** Opening Records for this exercise block **
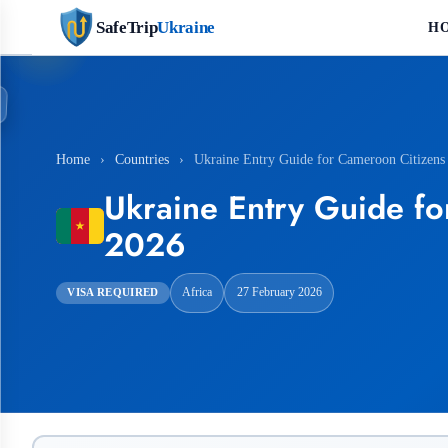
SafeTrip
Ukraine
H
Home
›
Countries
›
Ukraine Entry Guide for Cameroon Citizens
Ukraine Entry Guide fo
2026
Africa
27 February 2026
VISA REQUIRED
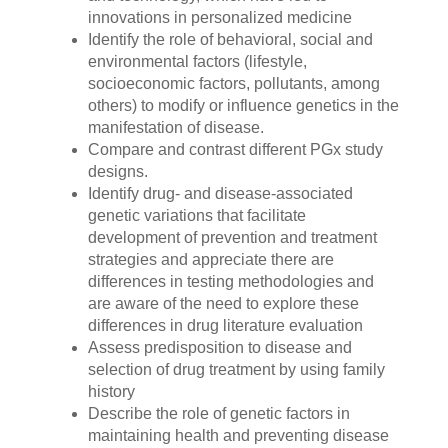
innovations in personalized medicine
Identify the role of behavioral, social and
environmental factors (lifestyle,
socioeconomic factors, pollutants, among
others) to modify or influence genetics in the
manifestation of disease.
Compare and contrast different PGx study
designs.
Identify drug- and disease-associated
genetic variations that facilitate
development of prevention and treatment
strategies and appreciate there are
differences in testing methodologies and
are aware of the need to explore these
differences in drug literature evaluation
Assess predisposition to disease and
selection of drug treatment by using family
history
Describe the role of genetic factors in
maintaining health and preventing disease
** Closing Records for this exercise block **
## [Work request]
Repeat each record verbatim, pictures excluded.

## [Task output]
SafeTrip
Ukraine
H
Home
›
Countries
›
Ukraine Entry Guide for Cameroon Citizens
Ukraine Entry Guide fo
2026
Africa
27 February 2026
VISA REQUIRED
innovations in personalized medicine
Identify the role of behavioral, social and
environmental factors (lifestyle,
socioeconomic factors, pollutants, among
others) to modify or influence genetics in the
manifestation of disease.
Compare and contrast different PGx study
designs.
Identify drug- and disease-associated
genetic variations that facilitate
development of prevention and treatment
strategies and appreciate there are
differences in testing methodologies and
are aware of the need to explore these
differences in drug literature evaluation
Assess predisposition to disease and
selection of drug treatment by using family
history
Describe the role of genetic factors in
maintaining health and preventing disease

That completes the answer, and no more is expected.